Regarding alcohol consumption, it was seen that 15.1% of the patients were stylists, a rate similar to that of other studies.9,12 On the other hand, in relation to smoking, 5.1% smoked at the time of diagnosis and when associated with the study by Nunes, it was evidenced that 18.3% were smokers or ex-smokers. Another factor to be evaluated is that most studies did not show a significant association between breast cancer and smoking.15
Regarding the level of education, it can be seen that patients who underwent breast reconstruction had completed high school (60.7%), 11.3% had higher education. Thus, it is noted that the higher the education of the patients, the greater the search for reconstruction.16
In addition, it was pointed out that most women who underwent breast reconstruction had some type of employment relationship. The study showed that 41.8% of the patients had some paid work.
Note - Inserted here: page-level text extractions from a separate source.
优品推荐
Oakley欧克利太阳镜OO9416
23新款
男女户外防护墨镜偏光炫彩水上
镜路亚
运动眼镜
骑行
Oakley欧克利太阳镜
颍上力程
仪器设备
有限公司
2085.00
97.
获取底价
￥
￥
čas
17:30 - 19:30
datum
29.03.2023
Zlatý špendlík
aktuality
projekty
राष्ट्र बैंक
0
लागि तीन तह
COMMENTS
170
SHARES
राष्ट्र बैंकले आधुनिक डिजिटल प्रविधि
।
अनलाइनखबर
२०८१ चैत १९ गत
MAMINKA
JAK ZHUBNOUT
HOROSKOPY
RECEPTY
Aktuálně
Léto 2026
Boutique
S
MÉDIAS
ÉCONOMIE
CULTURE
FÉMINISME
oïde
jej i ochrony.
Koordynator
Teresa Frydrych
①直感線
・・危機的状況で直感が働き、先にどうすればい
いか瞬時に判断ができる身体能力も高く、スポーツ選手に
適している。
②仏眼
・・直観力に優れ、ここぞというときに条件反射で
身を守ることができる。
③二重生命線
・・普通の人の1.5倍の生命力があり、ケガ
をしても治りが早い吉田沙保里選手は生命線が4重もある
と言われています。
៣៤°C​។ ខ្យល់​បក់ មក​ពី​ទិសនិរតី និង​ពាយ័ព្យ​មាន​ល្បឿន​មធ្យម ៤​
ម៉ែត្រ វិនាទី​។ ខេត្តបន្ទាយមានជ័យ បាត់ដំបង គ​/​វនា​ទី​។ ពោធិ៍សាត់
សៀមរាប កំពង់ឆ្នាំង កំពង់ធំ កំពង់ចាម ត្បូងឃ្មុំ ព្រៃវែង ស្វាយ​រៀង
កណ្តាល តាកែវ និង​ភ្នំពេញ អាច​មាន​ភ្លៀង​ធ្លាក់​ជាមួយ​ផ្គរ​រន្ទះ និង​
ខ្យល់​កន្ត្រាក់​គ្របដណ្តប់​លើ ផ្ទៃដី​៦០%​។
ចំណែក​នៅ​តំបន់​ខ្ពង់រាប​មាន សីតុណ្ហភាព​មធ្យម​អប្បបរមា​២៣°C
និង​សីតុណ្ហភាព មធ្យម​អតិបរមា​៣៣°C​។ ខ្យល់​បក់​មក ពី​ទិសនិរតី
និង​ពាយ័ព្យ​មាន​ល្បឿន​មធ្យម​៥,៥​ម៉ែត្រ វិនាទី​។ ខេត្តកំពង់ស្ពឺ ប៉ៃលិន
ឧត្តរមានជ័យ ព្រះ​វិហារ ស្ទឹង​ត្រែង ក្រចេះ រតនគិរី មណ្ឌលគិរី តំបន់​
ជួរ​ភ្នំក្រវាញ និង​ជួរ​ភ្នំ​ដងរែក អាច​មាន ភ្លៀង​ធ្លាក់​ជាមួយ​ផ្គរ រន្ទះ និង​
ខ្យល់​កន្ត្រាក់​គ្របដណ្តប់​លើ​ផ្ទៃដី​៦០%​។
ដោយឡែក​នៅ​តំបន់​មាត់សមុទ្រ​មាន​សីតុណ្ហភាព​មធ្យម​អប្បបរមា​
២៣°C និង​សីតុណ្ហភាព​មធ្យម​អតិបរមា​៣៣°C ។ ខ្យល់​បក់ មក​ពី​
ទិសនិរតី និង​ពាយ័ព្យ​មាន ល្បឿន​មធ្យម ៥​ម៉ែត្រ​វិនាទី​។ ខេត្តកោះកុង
With this, we can infer that women in the labor market seek more for a reconstruction procedure.17 The rate of patients who underwent immediate reconstruction was 70.3% patients and those who underwent delayed reconstruction was 29.7%. These data are positive when compared to data in the literature, in which 18.5% underwent immediate reconstruction while 9.5% underwent late reconstruction.2
It was analyzed that the majority (81%) of breast cancers are of the invasive or infiltrating type, which means that the abnormal cells have broken through the walls of the glands or ducts from which they originated and have grown into the surrounding breast tissue, when compared to our study. , where it was demonstrated that 89% of resected tumors were of the ductal histological type, consistent with information found in the literature, where ICD (infiltrating ductal carcinoma) represented 86.9%.9,18-30
It is concluded that the socioeconomic level significantly influences the rates of breast reconstruction after mastectomy. With this, we can show that the higher the socioeconomic level of the woman, the greater the prevalence of carrying out preventive measures and procedures that aim to improve the patient's quality of life. of reconstruction. It is also worth mentioning that breast reconstruction, when properly indicated, does not present a risk of recurrence or a worse prognosis for the patient, being listed as an extremely important practice for maintaining the self-esteem of many women.
None.
Authors declare that there is no conflict of interest.